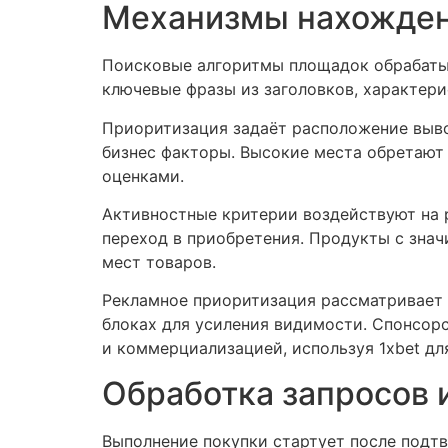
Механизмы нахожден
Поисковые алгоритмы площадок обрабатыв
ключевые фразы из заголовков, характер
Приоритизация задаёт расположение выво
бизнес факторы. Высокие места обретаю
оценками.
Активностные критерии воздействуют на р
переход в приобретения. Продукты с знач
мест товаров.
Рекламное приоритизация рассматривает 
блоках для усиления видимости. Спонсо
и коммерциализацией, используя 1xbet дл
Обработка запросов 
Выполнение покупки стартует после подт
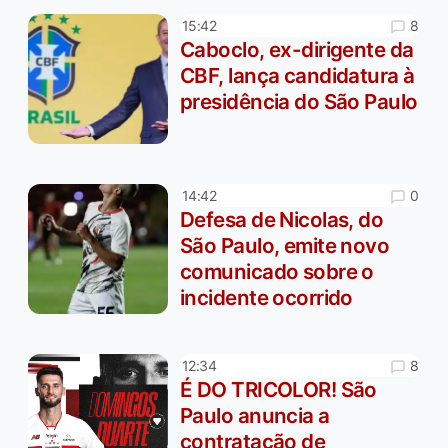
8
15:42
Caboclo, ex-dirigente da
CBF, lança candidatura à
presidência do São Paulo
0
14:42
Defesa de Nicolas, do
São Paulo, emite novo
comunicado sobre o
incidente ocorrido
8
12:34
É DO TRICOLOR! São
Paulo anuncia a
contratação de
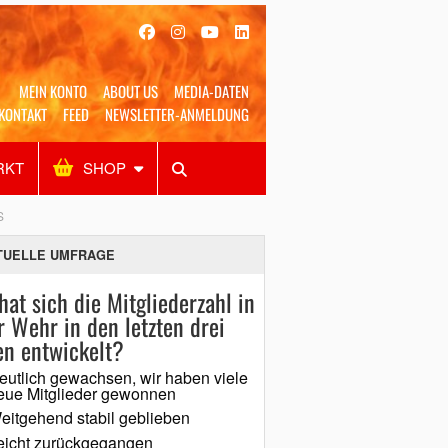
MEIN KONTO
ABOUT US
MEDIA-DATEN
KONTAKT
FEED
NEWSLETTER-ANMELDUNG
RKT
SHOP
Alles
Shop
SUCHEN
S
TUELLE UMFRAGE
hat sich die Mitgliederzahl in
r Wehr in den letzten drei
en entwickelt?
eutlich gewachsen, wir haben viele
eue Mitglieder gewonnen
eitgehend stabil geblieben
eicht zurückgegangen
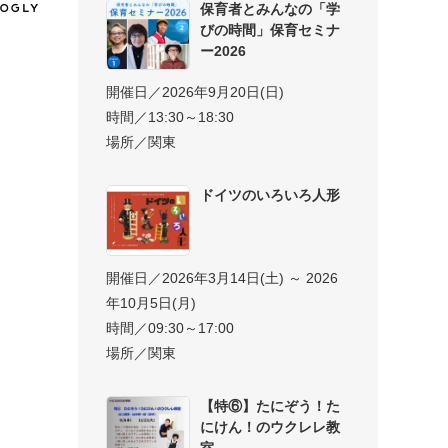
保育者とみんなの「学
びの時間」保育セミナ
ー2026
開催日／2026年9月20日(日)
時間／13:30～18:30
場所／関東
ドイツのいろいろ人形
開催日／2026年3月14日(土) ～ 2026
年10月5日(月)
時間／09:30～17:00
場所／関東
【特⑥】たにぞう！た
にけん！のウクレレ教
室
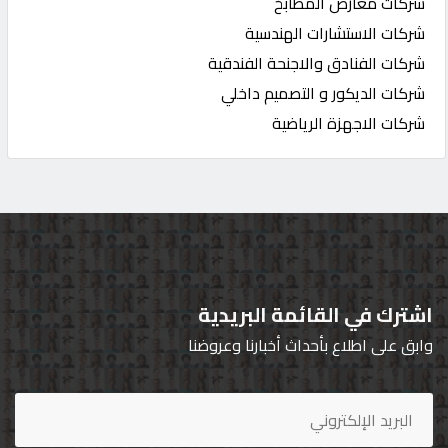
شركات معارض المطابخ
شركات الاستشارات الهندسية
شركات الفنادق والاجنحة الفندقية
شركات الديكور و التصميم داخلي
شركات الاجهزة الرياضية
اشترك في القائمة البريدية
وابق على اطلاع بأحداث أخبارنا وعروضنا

* INSTRUCTIONS FOR THE TASK
A verbatim transcript of the material above, with images dropped, is the expected output.

* FINAL ANSWER
Механизмы нахожден
Поисковые алгоритмы площадок обрабатыв
ключевые фразы из заголовков, характер
Приоритизация задаёт расположение выво
бизнес факторы. Высокие места обретаю
оценками.
Активностные критерии воздействуют на р
переход в приобретения. Продукты с знач
мест товаров.
Рекламное приоритизация рассматривает 
блоках для усиления видимости. Спонсо
и коммерциализацией, используя 1xbet дл
Обработка запросов 
Выполнение покупки стартует после подт
8
15:42
Caboclo, ex-dirigente da
CBF, lança candidatura à
presidência do São Paulo
0
14:42
Defesa de Nicolas, do
São Paulo, emite novo
comunicado sobre o
incidente ocorrido
8
12:34
É DO TRICOLOR! São
Paulo anuncia a
contratação de
MEIN KONTO
ABOUT US
MEDIA-DATEN
KONTAKT
FEED
NEWSLETTER-ANMELDUNG
RKT
SHOP
Alles
Shop
SUCHEN
S
TUELLE UMFRAGE
hat sich die Mitgliederzahl in
r Wehr in den letzten drei
en entwickelt?
eutlich gewachsen, wir haben viele
eue Mitglieder gewonnen
eitgehend stabil geblieben
eicht zurückgegangen
保育者とみんなの「学
びの時間」保育セミナ
ー2026
開催日／2026年9月20日(日)
時間／13:30～18:30
場所／関東
ドイツのいろいろ人形
開催日／2026年3月14日(土) ～ 2026
年10月5日(月)
時間／09:30～17:00
場所／関東
【特⑥】たにぞう！た
にけん！のウクレレ教
室
شركات معارض المطابخ
شركات الاستشارات الهندسية
شركات الفنادق والاجنحة الفندقية
شركات الديكور و التصميم داخلي
شركات الاجهزة الرياضية
اشترك في القائمة البريدية
وابق على اطلاع بأحداث أخبارنا وعروضنا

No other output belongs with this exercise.